← Site Reliability

Black Swan Scale checklist

Black Swan Scale

An event that comes as a surprise, has a major effect, and is often inappropriately rationalised after the fact with the benefit of hindsight.
…we’ve had enough of these that we can show at least some foresight in providing a basic checklist for discussion.

Regular scale discussions are tracked in meetings with Infrastructure, Operations, Services and leadership teams every two weeks.

Major Scale Event Checklist

Initiator

  • What source of information is the root of this event and what is the context?
  • When is the estimated time frame?
  • Who is running the incident watch?
  • Will this involve external teams?
    • Corporate Tech Services
    • Other BUs

All

What staff constraints do we expect? ie. PTO, religious observances, or known unavailability.
What failures were experienced during the last event?

Operations

Who are your stakeholder participants?
Launch info; pending launches

  • How many users will be added?
  • Do we need to communicate with customer to offer to delay launch? Customer communication
  • Banner on login?
  • Marketing ad inside the app to alert to details

Operations/Infrastructure

What external changes, maintenance, DR are planned that conflict with the event?

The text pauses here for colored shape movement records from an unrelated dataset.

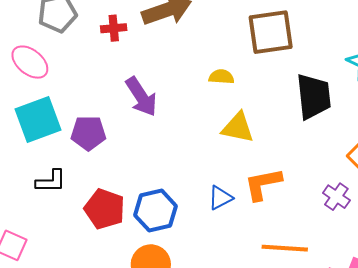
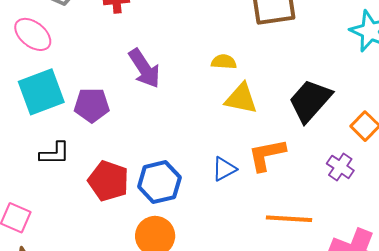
yellow semicircle: (221, 77) -> (224, 62), moved
black trapezoid: (314, 96) -> (310, 101), moved, turned -132

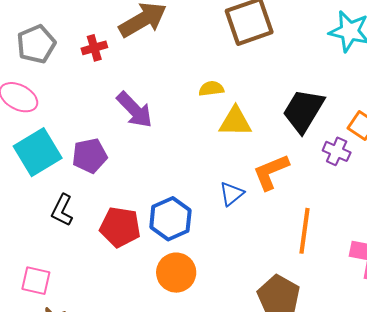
black L-shape: (55, 153) -> (62, 210), turned 128
purple cross: (340, 167) -> (337, 151), moved
orange line: (289, 219) -> (305, 231), turned -75

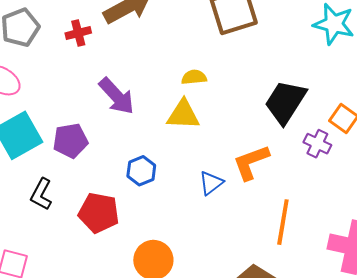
yellow triangle: (235, 122) -> (183, 115), moved
blue hexagon: (170, 219) -> (141, 171), moved, size x0.7

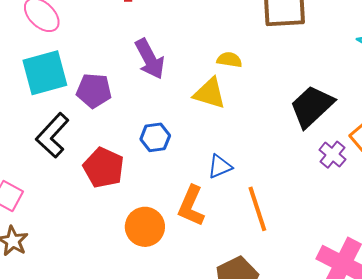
orange L-shape: (251, 162) -> (191, 206), moved, turned -60
black L-shape: (41, 194) -> (52, 135), size x1.4
orange line: (283, 222) -> (257, 209), moved, turned -42

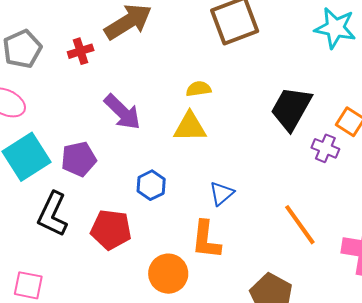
orange line: (257, 209) -> (300, 225), moved

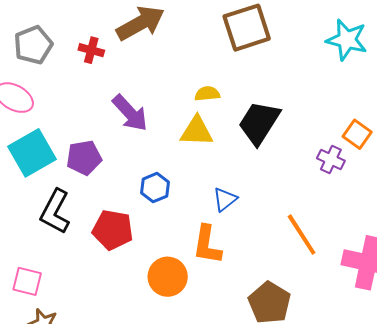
red cross: (81, 51) -> (91, 50), turned 30
black trapezoid: (291, 108) -> (259, 123), moved

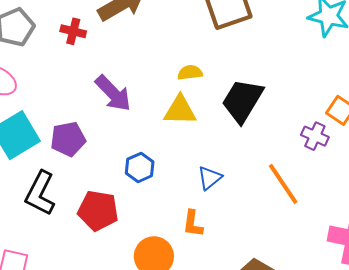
orange line: (302, 235) -> (283, 184), moved
orange L-shape: (207, 245) -> (193, 224), size x0.7

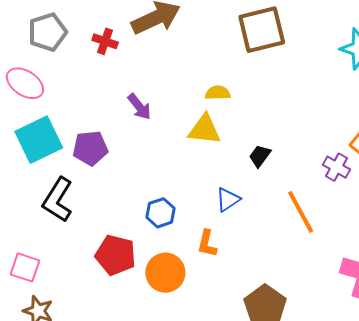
purple arrow: (113, 93) -> (139, 107), size x0.7
black trapezoid: (242, 101) -> (260, 156), moved, size x0.5
blue hexagon: (140, 167) -> (160, 213), moved
red pentagon: (98, 211) -> (115, 255), moved

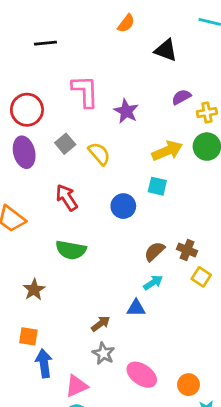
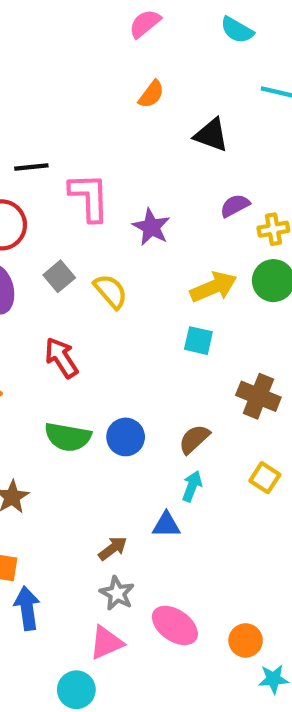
black line: (45, 43) -> (31, 167), moved
blue circle: (123, 206) -> (126, 437), moved
brown cross: (187, 250) -> (258, 396), moved, size x1.4
cyan arrow: (153, 283) -> (192, 486), turned -36
pink triangle: (77, 386) -> (106, 643), moved

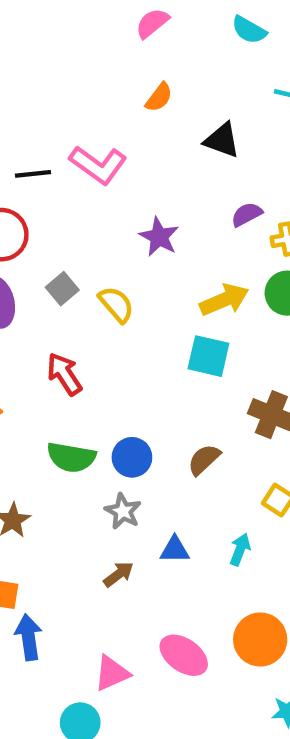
pink L-shape: (89, 197) -> (98, 165), moved, turned 128
cyan square: (198, 341) -> (208, 356), size x1.4
cyan arrow: (192, 486) -> (240, 550), moved
gray star: (117, 593) -> (123, 511), moved
orange circle: (246, 640) -> (260, 639), moved, size x1.5

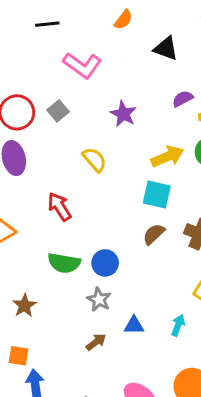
black line: (33, 174) -> (47, 24), moved
gray square: (62, 289) -> (58, 111), moved
brown semicircle: (204, 460) -> (154, 234), moved

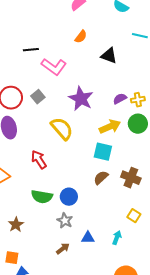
black line: (47, 24) -> (31, 50), moved
purple semicircle: (183, 99) -> (120, 99), moved
purple star: (123, 114) -> (81, 99), size x1.4
yellow semicircle: (94, 160) -> (62, 129), size x1.4

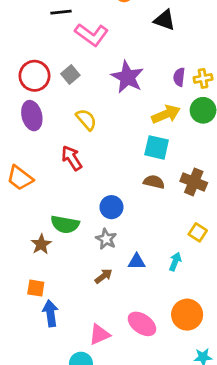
purple semicircle: (120, 99) -> (179, 77), turned -56
yellow semicircle: (62, 129) -> (86, 120), moved, size x0.7
brown semicircle: (101, 178) -> (154, 182), turned 56
green semicircle: (42, 197) -> (65, 224), moved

  • Corporate changes; can we ask for a change minimization window?
    • Who will communicate with CIO and directors in Corp tech?
  • What other business units have major work being executed in the effected time?
  • Are there DR efforts for core providers that we need to check in on or ask for delay?

Infrastructure

Who are your stakeholder participants?

Datastores

  • What database constraints are known issues or ongoing?
  • What tuning has happened recently?
  • Are there any edge cases that need isolated from other services

Observability

  • temperature check
  • can our logging keep up
  • who needs access
  • Mission critical logging; can/should other logging be reduced?

Load Balancing

  • temperature check
  • Hardware failures or pending vendor maintenance?

System Load

  • any constrained systems?

Network Load

  • any constrained network links?
    • jConnect - client connectivity
    • Azure to JH data centers
    • firewall device interfaces

Service Engineers

Who are your stakeholder participants?

  • Internal Service check-in
    • What services are currently under performant or in duress.
    • What teams are under duress?
  • What internal changes need to be put on hold?
    • development branches not prepared to hotfix should get to a stable deployable.
    • does release need to pause for data services or mobile clients?
    • Are there high visibility development efforts that need put on hold for release?
  • What batch or caching jobs could be paused or run less frequently?
    • when should they be put on hold
  • What is our highest peak to date? ie. Max users, active concurrent syncs
    • can we identify how many unique syncs we had during the last event?
  • What rate limits are in place?
    • Can those limits be increased immediately or will it require care and feeding?
    • can we equate accurately how user addition correlates to load increase
  • Service Integrations with other teams; ie. IPay, JX, NTBSL, Symx
    • What circuit breakers are an option?
    • What is required to implement the circuit breaker?
    • can we isolate or standup parallel MDS for Symx and JX to reduce blast radius of MDS failure?
  • Vendor Concerns

Open Mic

How can we reduce risk in any area and at any level?
Anything else…anything…Bueller